Im ARD-Sommerinterview meckert Söder am Wahlkampfstil – aber bringt wenig

Im ARD-Sommerinterview kritisiert Söder bisherigen Wahlkampf und fordert mehr Inhalte - aber bleibt selbst inhaltslos und widersprüchlich. Er will den Leopard im Sprung geben, aber wirkt wie eine müde Katze auf leisen Pfoten.

Screenprint: ARD

Ein erstaunlich gelassener Markus Söder präsentierte sich gestern Abend zum Abschluss der ARD-Sommerinterviews der Spitzenkandidaten der Parteien für die bevorstehende Bundestagswahl am 26. September. Natürlich sei die derzeitige Situation, wenn man auf die Umfragen schaut, alles andere als rosig. Aber, so der wackere Franke weiter, entschieden sei noch gar nichts. Nur müsse jetzt endlich richtiger Wahlkampf gemacht werden. Bisher sei viel zu viel über „Lebensläufe und Lachereien“ geredet worden. Jetzt müsse es um die großen Fragen gehen! Söder nannte da den Klimaschutz, die Steuerpolitik und nicht zuletzt eine neu zu bestimmende Sicherheitspolitik. Kämpferisch fügte er hinzu, es ginge jetzt wirklich um die Zukunft des Landes. Bleibt die Bundesrepublik ein Land mit bürgerlicher Politik oder kippt sie nach links in ein Rot-Dunkelrot-Grünes Bündnis weg. Eigentlich hätten jetzt Beispiele kommen müssen und zumindest ein paar zitierfähige Schärfen. Aber will er wirklich was Neues wagen oder doch nur mehr von demselben?

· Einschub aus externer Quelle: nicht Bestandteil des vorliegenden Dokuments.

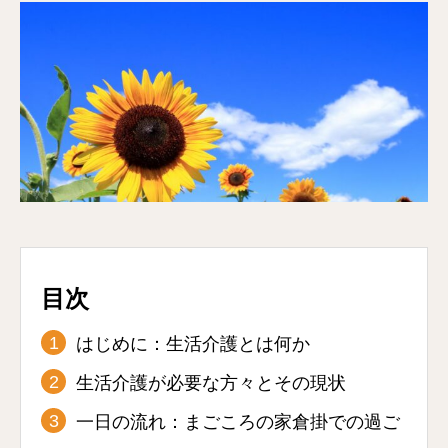
目次
はじめに：生活介護とは何か
生活介護が必要な方々とその現状
一日の流れ：まごころの家倉掛での過ご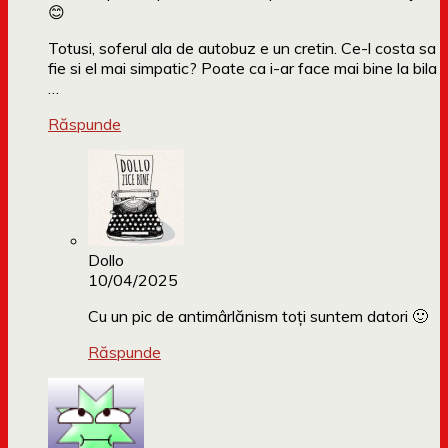
😊
Totusi, soferul ala de autobuz e un cretin. Ce-l costa sa
fie si el mai simpatic? Poate ca i-ar face mai bine la bila
…
Răspunde
Dollo
10/04/2025
Cu un pic de antimârlănism toți suntem datori 🙂
Răspunde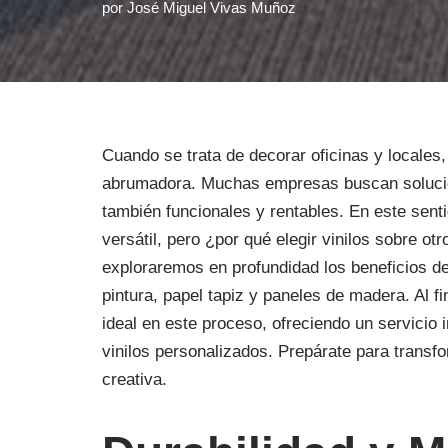
por
José Miguel Vivas Muñoz
Cuando se trata de decorar oficinas y locales
abrumadora. Muchas empresas buscan solucio
también funcionales y rentables. En este senti
versátil, pero ¿por qué elegir vinilos sobre ot
exploraremos en profundidad los beneficios de
pintura, papel tapiz y paneles de madera. Al f
ideal en este proceso, ofreciendo un servicio 
vinilos personalizados. Prepárate para transf
creativa.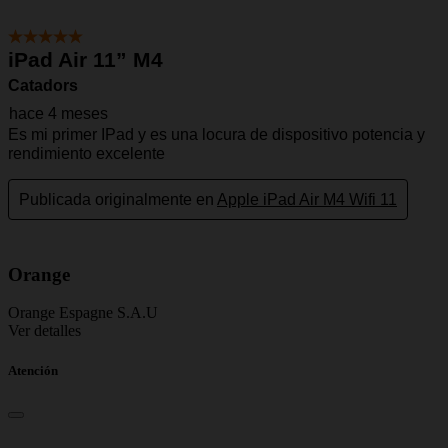
Orange
Orange Espagne S.A.U
Ver detalles
Atención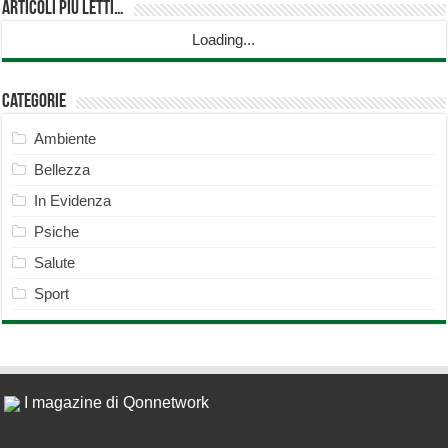
Articoli più Letti…
Loading...
Categorie
Ambiente
Bellezza
In Evidenza
Psiche
Salute
Sport
I magazine di Qonnetwork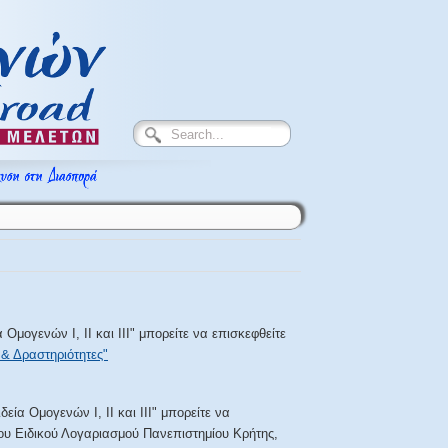
Ομογενών Ι, ΙΙ και ΙΙΙ" μπορείτε να επισκεφθείτε
& Δραστηριότητες"
ία Ομογενών Ι, ΙΙ και ΙΙΙ" μπορείτε να
του Ειδικού Λογαριασμού Πανεπιστημίου Κρήτης,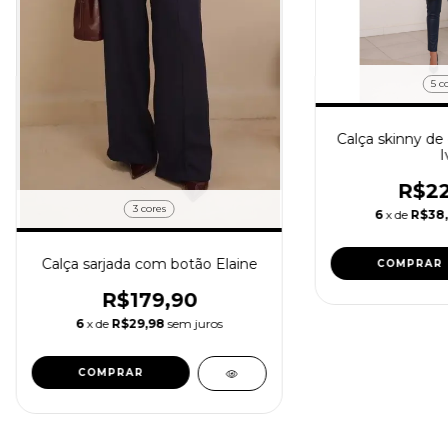
5 c
Calça skinny de
I
R$22
3 cores
6
x de
R$38
Calça sarjada com botão Elaine
COMPRAR
R$179,90
6
x de
R$29,98
sem juros
COMPRAR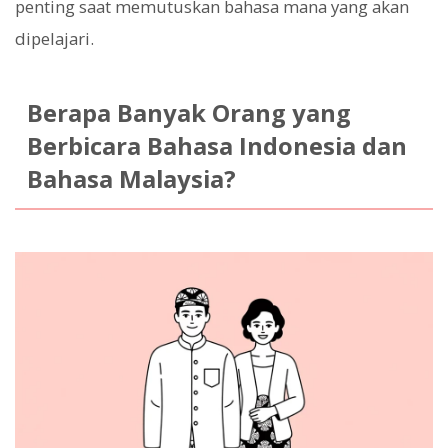
penting saat memutuskan bahasa mana yang akan
dipelajari.
Berapa Banyak Orang yang
Berbicara Bahasa Indonesia dan
Bahasa Malaysia?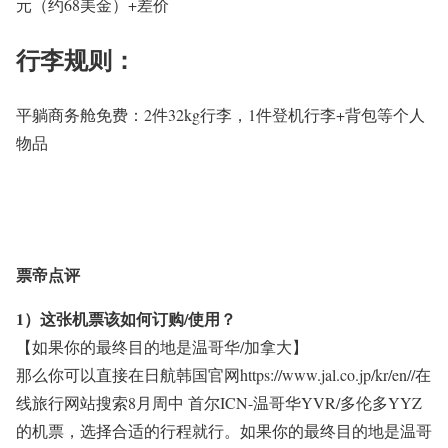
元（约68美金）+差价
行李规则：
平躺商务舱
免费：
2
件32kg行李，1件登机行李+背包等个人
物品
票帝点评
1）这张机票该如何订购/使用？
【如果你的最终目的地是温哥华/加拿大】
那么你可以直接在日航韩国官网https://www.jal.co.jp/kr/en//在
线旅行网站搜索8月周中 首尔ICN-温哥华YVR/多伦多YYZ
的机票，选择合适的行程就行。如果你的最终目的地是温哥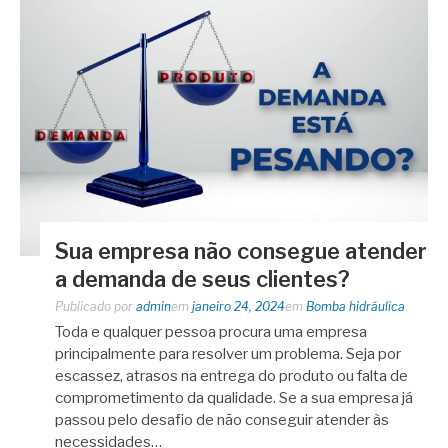
Sua empresa não consegue atender
a demanda de seus clientes?
Publicado por
admin
em
janeiro 24, 2024
em
Bomba hidráulica
Toda e qualquer pessoa procura uma empresa
principalmente para resolver um problema. Seja por
escassez, atrasos na entrega do produto ou falta de
comprometimento da qualidade. Se a sua empresa já
passou pelo desafio de não conseguir atender às
necessidades…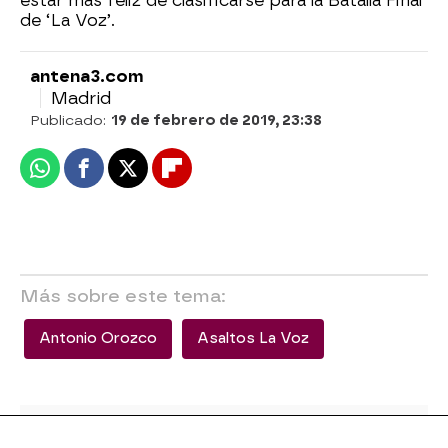
estar más feliz de clasificarse para la Batalla Final
de ‘La Voz’.
antena3.com
Madrid
Publicado:
19 de febrero de 2019, 23:38
Whatsapp
Facebook
X
Flipboard
Más sobre este tema:
Antonio Orozco
Asaltos La Voz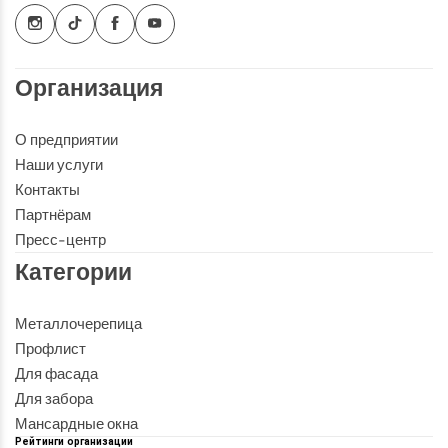
Организация
О предприятии
Наши услуги
Контакты
Партнёрам
Пресс-центр
Категории
Металлочерепица
Профлист
Для фасада
Для забора
Мансардные окна
Рейтинги организации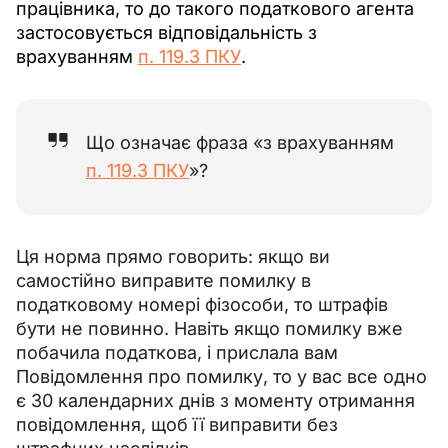
працівника, то до такого податкового агента 
застосовується відповідальність з 
врахуванням 
п. 119.3 ПКУ
. 
Що означає фраза «з врахуванням
п. 119.3 ПКУ
»?
Ця норма прямо говорить: якщо ви 
самостійно виправите помилку в 
податковому номері фізособи, то штрафів 
бути не повинно. Навіть якщо помилку вже 
побачила податкова, і прислала вам 
Повідомлення про помилку, то у вас все одно 
є 30 календарних днів з моменту отримання 
повідомлення, щоб її виправити без 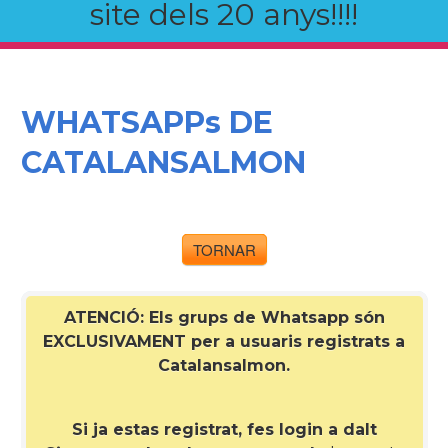
site dels 20 anys!!!!
WHATSAPPs DE
CATALANSALMON
TORNAR
ATENCIÓ: Els grups de Whatsapp són
EXCLUSIVAMENT per a
usuaris registrats a
Catalansalmon
.
Si ja estas registrat, fes login a dalt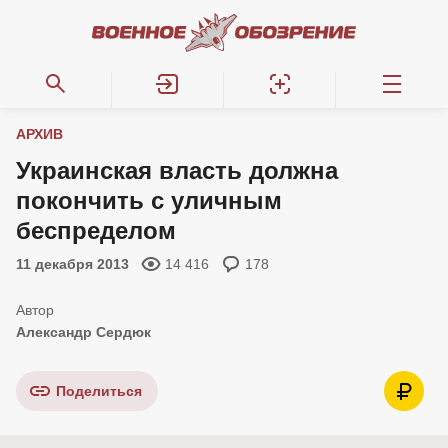
АРХИВ
Украинская власть должна
покончить с уличным
беспределом
11 декабря 2013
14 416
178
Александр Сердюк
Поделиться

Nur mehr von der selben Söderei

Wer einen Leoparden im Sprung erwartete, erlebte ein Kätzchen im müden Schleichgang. So recht erfuhr bis zum Ende der Sendung niemand, wofür Söder eigentlich steht und warum man ausgerechnet aufgrund seiner Argumente die Union wählen sollte. Eigene Inhalte und Alternativen blieb er schuldig. Natürlich erwähnte er die Reizworte Steuererhöhungen oder -absenkungen, natürlich sprach er über Windräder und natürlich auch über die Sorgen der Wirtschaft. Nur, was die Anderen so wirklich anders machen würden, konnte er in der notwendigen abschreckenden Weise nicht vermitteln. Vergeblich wartete man beim Thema Energie auf den Hinweis, dass schon im nächsten Jahr die Versorgung mit Strom, infolge des Vollzuges des Atom-Ausstieges und dem Beginn des Kohle-Ausstieges, zu einem Problem werden wird. Ein Umstand übrigens, auf den SPD-Kanzlerkandidat Olaf Scholz in jedem Interview hinweist, um gleich im Anschluß der CDU/CSU, bzw. ihrer „Verhinderungspolitik“, die Schuld daran zu geben. Was für eine Vorlage für Söder und einen neuen Wahlkampfstil! Nichts da. Das Thema Migration und Kriminalität im Lande sparte er gleich völlig aus. Dafür erklärte er aber, wie schon weiland Ex-Bundespräsident Wulff, dass der Islam selbstverständlich zu Deutschland gehöre. Angesichts der aktuellen Vorgänge in Afghanistan dürfte gerade der noch verbliebene Teil konservativer CDU-Wähler seinen Ohren nicht getraut haben.

In der Corona-Debatte plädierte er dafür, den Dialog mit den Skeptikern zu suchen. Im selben Atemzug schloß er diesen mit den Demonstranten gegen die Corona-Maßnahmen, „mit ihren irrationalen Argumenten und aggressivem Verhalten“ aus. Dialogbereitschaft hört sich anders an. Es wäre schon gut, wenn beispielsweise im Fernsehen einmal Wissenschaftler zu Wort kämen, die anderer Meinung als RKI-Chef Wieler und Merkels Pandemie-Gott Drosten sind. Ein Blick in eine andere Demokratie, gleich nebenan in Österreich, zeigt, wie so etwas gehen kann. Man muß kein Corona-Leugner oder Verschwörungstheoretiker sein, um angesichts der vielen Pannen und Manipulationsversuchen, wie der bewußten, und wider besseren Wissens, betriebenen Dramatisierung der Lage auf den Intensivstationen oder die Aufforderung der Politik, was die Tageszeitung „Die Welt“ verdientermaßen enthüllte, an das RKI, ein möglichst düsteres Bild zu zeichnen, um der offiziellen Argumentation mit Mißtrauen zu begegnen. Ein wirklich offener Dialog über alle im Raum stehenden Fragen um Corona und das Impfen findet bis heute in Deutschland nicht statt. Schon vor dem Hintergrund der vielfältigen Einschränkungen von Grundrechten haben die Bürger aber längst einen Anspruch darauf. Von Söder kann man fairerweise so etwas auch nicht erwarten, gehört er doch zu den rigidesten Verfechtern der Corona-Maßnahmen.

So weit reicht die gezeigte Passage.